#### INFORMATION SUPPLIED
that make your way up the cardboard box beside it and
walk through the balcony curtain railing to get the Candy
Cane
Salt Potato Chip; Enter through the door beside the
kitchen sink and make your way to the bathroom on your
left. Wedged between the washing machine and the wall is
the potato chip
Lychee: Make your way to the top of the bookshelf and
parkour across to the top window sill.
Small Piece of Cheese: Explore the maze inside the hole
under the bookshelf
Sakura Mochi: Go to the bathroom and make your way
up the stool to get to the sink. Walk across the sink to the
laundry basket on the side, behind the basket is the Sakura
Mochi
########
§ THE TASK
Pick out, from the lines above, every one that contains the string "bathroom".

§ COMPLETED EXERCISE
kitchen sink and make your way to the bathroom on your
Sakura Mochi: Go to the bathroom and make your way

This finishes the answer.